Cellular/Molecular
Blocking One Channel Can Increase Conductance of Another
Joseph L. Ransdell, Satish S. Nair, and David J. Schulz
(see pages 9649–9658)
Activity in neural circuits depends not only on synaptic connections, but also on the intrinsic electrical properties of individual neurons. Characteristics such as excitability, spike shape, and firing mode are determined by the type, density, and localization of ion channels each neuron expresses. Changes in the relative levels of different channels can alter a neuron's electrical properties and thus its behavior in the circuit. Coregulating the expression and conductance of various channels, therefore, can help stabilize activity. Such coregulation occurs in crabs: although levels of mRNAs encoding various channels in identified cardiac neurons vary across animals, the ratio of one to another is maintained. Ransdell et al. report that compensatory changes in two large, transient K+ conductances, IA and IKCa, can also occur posttranslationally.

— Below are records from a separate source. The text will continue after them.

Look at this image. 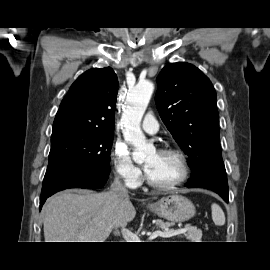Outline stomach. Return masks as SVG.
Masks as SVG:
<instances>
[{
    "label": "stomach",
    "mask_w": 270,
    "mask_h": 270,
    "mask_svg": "<svg viewBox=\"0 0 270 270\" xmlns=\"http://www.w3.org/2000/svg\"><path fill=\"white\" fill-rule=\"evenodd\" d=\"M149 208L160 217L177 223L188 221L196 213L193 203L178 194L163 197Z\"/></svg>",
    "instance_id": "1"
}]
</instances>
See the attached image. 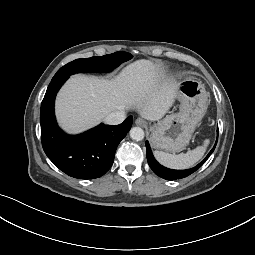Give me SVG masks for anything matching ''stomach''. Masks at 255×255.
I'll return each instance as SVG.
<instances>
[{"instance_id": "obj_1", "label": "stomach", "mask_w": 255, "mask_h": 255, "mask_svg": "<svg viewBox=\"0 0 255 255\" xmlns=\"http://www.w3.org/2000/svg\"><path fill=\"white\" fill-rule=\"evenodd\" d=\"M178 113L167 115L151 128V143L156 149L178 152L189 143L197 124L207 110V93L204 86L193 79L178 84Z\"/></svg>"}]
</instances>
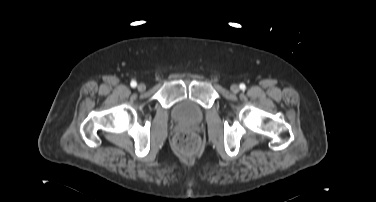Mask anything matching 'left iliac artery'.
Returning <instances> with one entry per match:
<instances>
[{
    "label": "left iliac artery",
    "instance_id": "left-iliac-artery-1",
    "mask_svg": "<svg viewBox=\"0 0 376 202\" xmlns=\"http://www.w3.org/2000/svg\"><path fill=\"white\" fill-rule=\"evenodd\" d=\"M240 89H241V90H245V89H246L245 84L241 83V84H240Z\"/></svg>",
    "mask_w": 376,
    "mask_h": 202
}]
</instances>
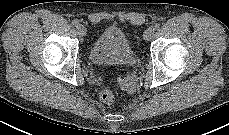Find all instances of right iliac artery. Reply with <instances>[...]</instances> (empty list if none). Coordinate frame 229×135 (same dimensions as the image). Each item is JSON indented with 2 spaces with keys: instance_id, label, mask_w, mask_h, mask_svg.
I'll return each instance as SVG.
<instances>
[{
  "instance_id": "1",
  "label": "right iliac artery",
  "mask_w": 229,
  "mask_h": 135,
  "mask_svg": "<svg viewBox=\"0 0 229 135\" xmlns=\"http://www.w3.org/2000/svg\"><path fill=\"white\" fill-rule=\"evenodd\" d=\"M72 24L75 26V27H78L80 24H79V21L77 19L73 20L72 21Z\"/></svg>"
}]
</instances>
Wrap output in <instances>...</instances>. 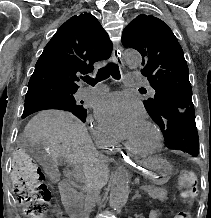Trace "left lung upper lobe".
<instances>
[{
    "mask_svg": "<svg viewBox=\"0 0 211 218\" xmlns=\"http://www.w3.org/2000/svg\"><path fill=\"white\" fill-rule=\"evenodd\" d=\"M122 44L142 55L141 73L154 93L143 104L164 134L167 147L197 156L199 139L189 70L172 30L162 20L141 14L124 29ZM139 91L146 93L145 88Z\"/></svg>",
    "mask_w": 211,
    "mask_h": 218,
    "instance_id": "left-lung-upper-lobe-1",
    "label": "left lung upper lobe"
}]
</instances>
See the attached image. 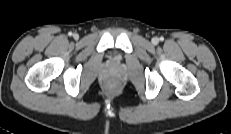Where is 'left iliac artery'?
<instances>
[{"instance_id":"44dca946","label":"left iliac artery","mask_w":231,"mask_h":134,"mask_svg":"<svg viewBox=\"0 0 231 134\" xmlns=\"http://www.w3.org/2000/svg\"><path fill=\"white\" fill-rule=\"evenodd\" d=\"M163 39H164L163 37L160 38L161 41H162Z\"/></svg>"}]
</instances>
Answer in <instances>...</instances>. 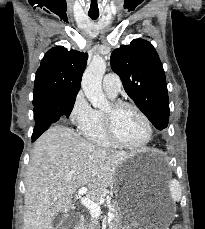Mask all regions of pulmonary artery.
<instances>
[{
    "instance_id": "e3ab8cb5",
    "label": "pulmonary artery",
    "mask_w": 205,
    "mask_h": 229,
    "mask_svg": "<svg viewBox=\"0 0 205 229\" xmlns=\"http://www.w3.org/2000/svg\"><path fill=\"white\" fill-rule=\"evenodd\" d=\"M103 89L111 97H116L121 90V81L114 73L106 74L103 78Z\"/></svg>"
}]
</instances>
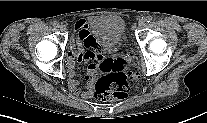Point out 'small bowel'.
I'll return each instance as SVG.
<instances>
[{
  "label": "small bowel",
  "mask_w": 207,
  "mask_h": 123,
  "mask_svg": "<svg viewBox=\"0 0 207 123\" xmlns=\"http://www.w3.org/2000/svg\"><path fill=\"white\" fill-rule=\"evenodd\" d=\"M76 38L71 42L68 51V87L70 91L78 97L90 99L93 97L94 76L97 71V65L91 64L86 71V90L79 89V83L76 79V63H86L92 59H100V41L90 30L86 20L81 19L75 23ZM87 48V51L84 50Z\"/></svg>",
  "instance_id": "obj_1"
}]
</instances>
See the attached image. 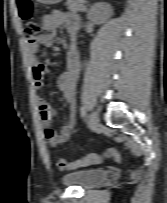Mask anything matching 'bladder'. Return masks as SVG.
I'll return each instance as SVG.
<instances>
[{
  "label": "bladder",
  "instance_id": "obj_1",
  "mask_svg": "<svg viewBox=\"0 0 167 203\" xmlns=\"http://www.w3.org/2000/svg\"><path fill=\"white\" fill-rule=\"evenodd\" d=\"M109 176V171L105 169H81L64 174L62 176V182L66 185H76L82 188H91L108 180Z\"/></svg>",
  "mask_w": 167,
  "mask_h": 203
}]
</instances>
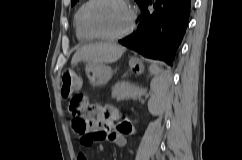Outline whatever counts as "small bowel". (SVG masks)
<instances>
[{"label": "small bowel", "mask_w": 242, "mask_h": 160, "mask_svg": "<svg viewBox=\"0 0 242 160\" xmlns=\"http://www.w3.org/2000/svg\"><path fill=\"white\" fill-rule=\"evenodd\" d=\"M105 120H95L93 121V127L97 131H102L107 141L114 143L118 146H125L126 139L123 131L119 130L117 125L118 121L112 113L104 114ZM73 127V125H72ZM101 138V139H103ZM78 160H87L85 154L81 153L78 156Z\"/></svg>", "instance_id": "c3829d8e"}]
</instances>
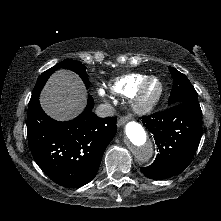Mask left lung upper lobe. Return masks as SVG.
I'll use <instances>...</instances> for the list:
<instances>
[{
    "label": "left lung upper lobe",
    "instance_id": "1",
    "mask_svg": "<svg viewBox=\"0 0 221 221\" xmlns=\"http://www.w3.org/2000/svg\"><path fill=\"white\" fill-rule=\"evenodd\" d=\"M169 70L173 77V87L168 100V105L173 106L183 103L201 109L198 102V94L188 78L173 67L169 66Z\"/></svg>",
    "mask_w": 221,
    "mask_h": 221
}]
</instances>
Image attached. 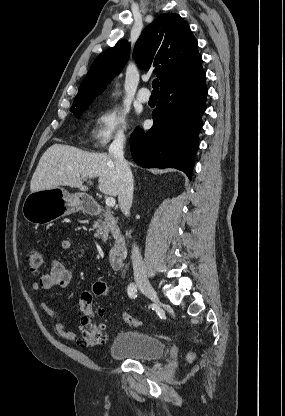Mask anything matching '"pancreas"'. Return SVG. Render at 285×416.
<instances>
[{
    "mask_svg": "<svg viewBox=\"0 0 285 416\" xmlns=\"http://www.w3.org/2000/svg\"><path fill=\"white\" fill-rule=\"evenodd\" d=\"M93 228L96 230L95 238H102L103 242H107L109 232L119 230L117 220L112 216L110 208H106V212H104L101 220L94 222Z\"/></svg>",
    "mask_w": 285,
    "mask_h": 416,
    "instance_id": "obj_1",
    "label": "pancreas"
}]
</instances>
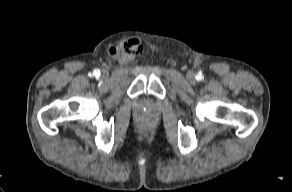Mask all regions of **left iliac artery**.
Instances as JSON below:
<instances>
[{"label": "left iliac artery", "instance_id": "left-iliac-artery-1", "mask_svg": "<svg viewBox=\"0 0 292 192\" xmlns=\"http://www.w3.org/2000/svg\"><path fill=\"white\" fill-rule=\"evenodd\" d=\"M198 79H201L202 78V76H201V74L200 75H198V77H197Z\"/></svg>", "mask_w": 292, "mask_h": 192}]
</instances>
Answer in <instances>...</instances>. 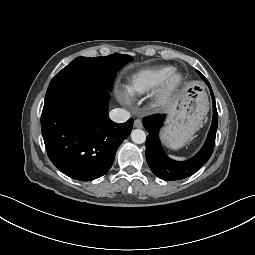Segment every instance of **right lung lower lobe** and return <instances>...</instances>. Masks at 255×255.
Returning <instances> with one entry per match:
<instances>
[{
    "label": "right lung lower lobe",
    "instance_id": "1",
    "mask_svg": "<svg viewBox=\"0 0 255 255\" xmlns=\"http://www.w3.org/2000/svg\"><path fill=\"white\" fill-rule=\"evenodd\" d=\"M109 90L88 81L49 85L41 130L52 163L81 181L108 172L119 145L131 133L133 119L118 124L108 117Z\"/></svg>",
    "mask_w": 255,
    "mask_h": 255
}]
</instances>
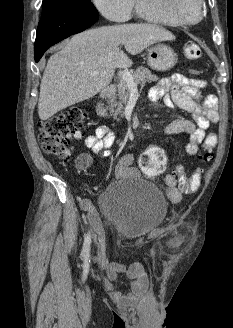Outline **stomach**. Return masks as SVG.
<instances>
[{"instance_id": "1", "label": "stomach", "mask_w": 233, "mask_h": 328, "mask_svg": "<svg viewBox=\"0 0 233 328\" xmlns=\"http://www.w3.org/2000/svg\"><path fill=\"white\" fill-rule=\"evenodd\" d=\"M147 61L157 71H167L177 63L173 49L166 44H155L148 49Z\"/></svg>"}]
</instances>
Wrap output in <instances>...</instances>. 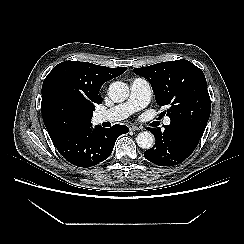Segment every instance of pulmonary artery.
Segmentation results:
<instances>
[{
	"mask_svg": "<svg viewBox=\"0 0 244 244\" xmlns=\"http://www.w3.org/2000/svg\"><path fill=\"white\" fill-rule=\"evenodd\" d=\"M152 96V88L150 83L143 78H135L130 84L129 98L108 110L98 112L96 114V121L114 122L126 119L134 112L143 109L147 106ZM170 118L164 120L165 125L170 124Z\"/></svg>",
	"mask_w": 244,
	"mask_h": 244,
	"instance_id": "pulmonary-artery-1",
	"label": "pulmonary artery"
}]
</instances>
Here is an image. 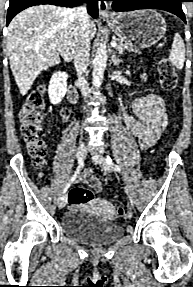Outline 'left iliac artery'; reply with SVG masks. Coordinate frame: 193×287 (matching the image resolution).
<instances>
[{
	"label": "left iliac artery",
	"instance_id": "1",
	"mask_svg": "<svg viewBox=\"0 0 193 287\" xmlns=\"http://www.w3.org/2000/svg\"><path fill=\"white\" fill-rule=\"evenodd\" d=\"M106 160L111 165L114 171L119 172V173L121 172L120 167L116 165L108 155L106 156ZM125 190H126V193L128 194V190L126 187H125Z\"/></svg>",
	"mask_w": 193,
	"mask_h": 287
}]
</instances>
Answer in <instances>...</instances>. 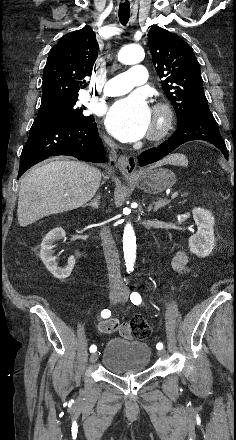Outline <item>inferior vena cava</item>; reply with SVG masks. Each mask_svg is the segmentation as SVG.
<instances>
[{"instance_id": "inferior-vena-cava-1", "label": "inferior vena cava", "mask_w": 236, "mask_h": 440, "mask_svg": "<svg viewBox=\"0 0 236 440\" xmlns=\"http://www.w3.org/2000/svg\"><path fill=\"white\" fill-rule=\"evenodd\" d=\"M105 142L112 149L111 157L116 158V145L109 139L105 138ZM110 157V158H111ZM104 255L107 263L109 282L111 288H120L124 286L120 273V260L118 250L113 240L111 231L108 227H103L100 232Z\"/></svg>"}]
</instances>
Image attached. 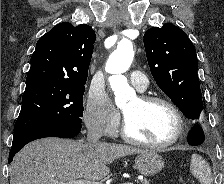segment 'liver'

Pharmacologically blocking either channel induced a rapid increase in the other conductance, resulting in a return to baseline excitability and bursting, both of individual neurons and of the network.
Development/Plasticity/Repair
Whisker Stimulation Potentiates Cortical Responses In Vivo
Shuming An, Jenq-Wei Yang, Haiyan Sun, Werner Kilb, and Heiko J. Luhmann
(see pages 9511–9516)
Many developing circuits are shaped by long-term potentiation (LTP). In rodent thalamocortical slices, pairing afferent stimulation with depolarization of layer IV barrel cortex neurons induces LTP, but only if slices are taken at postnatal days 3 (P3)–P7, when the barrel map is forming. This suggests that LTP contributes to activity-dependent barrel refinement. An et al. bolster this hypothesis by showing that whisker stimulation potentiates cortical responses in young mice in vivo. Stimulating a single whisker increased the slope of the field potential recorded in its associated barrel and, to a lesser extent, the surrounding septa. No potentiation was detected in adjacent barrels. Potentiation could be induced in cortical layers II/III and IV at P3–P5, but not after P7. At P0–P1, before barrels had formed, whisker stimulation induced potentiation in the cortical plate and deep cortical layers. Thus, activity-dependent LTP occurred in the whisker pathway throughout the period of barrel formation in vivo.
Behavioral/Systems/Cognitive
mGluRs Trigger Cannabinoid Production under Stress
Laura C. Gregg, Kwang-Mook Jung, Jessica M. Spradley, Rita Nyilas, Richard L. Suplita II, et al.
(see pages 9457–9468)
In stressful situations, animals become less sensitive to pain, which likely helps them to face impending threats when injured. A crucial brain area for stress-induced analgesia (SIA) is the periaqueductal gray (PAG), which receives inputs from cortical and limbic structures and influences nociceptive transmission in the dorsal horn of the spinal cord. The analgesic effects of both opioids and cannabinoids are mediated partly by relieving inhibition of PAG projection neurons. Gregg et al. have further explored the neurochemical underpinnings of SIA, finding that the antinociceptive effects of repetitive foot shock in mice required activation of type-5 metabotropic glutamate receptors (mGluR5) and downstream activation of diacylglycerol lipase-α (DGL-α) in the PAG. DGL-α, which colocalized with mGluR5 in PAG dendrites, cleaves diacylglycerol to form an endocannabinoid, 2-arachidonoyl-sn-glycerol (2-AG). The latter most likely diffuses retrogradely to act on CB1 cannabinoid receptors, which were expressed on presynaptic terminals.
Neurobiology of Disease
IgG Complex Depolarizes Sensory Neurons by Activating TRPC3
Lintao Qu, Yumei Li, Xinghua Pan, Pu Zhang, Robert H. LaMotte, et al.
(see pages 9554–9562)
IgG binds to specific antigens, forming an immune complex (IC) that is recognized by Fcγ receptors (FcγRs) on various immune cells. Binding of IgG-ICs to FcγRI leads to activation of tyrosine kinases, elevation of intracellular calcium, and release of inflammatory mediators. Sensory neurons of the rat dorsal root ganglion (DRG) also express FcγRI, and IgG-IC treatment increases calcium levels in these neurons, leading to neurotransmitter release. Such activation might contribute both to allergic itch and to pain associated with autoimmune disorders. Qu et al. show that IgG-IC activates an inward cation current that is carried primarily by Na+, but depends on intracellular Ca2+. This current was mediated mainly by type-3 transient receptor potential canonical (TRPC3) channels. FcγRI-mediated activation of TRPC3 current required many of the same signaling molecules that underlie FcγRI signaling in immune cells, including Syk tyrosine kinase, phospholipase C, and IP3 receptors, which release calcium from internal stores.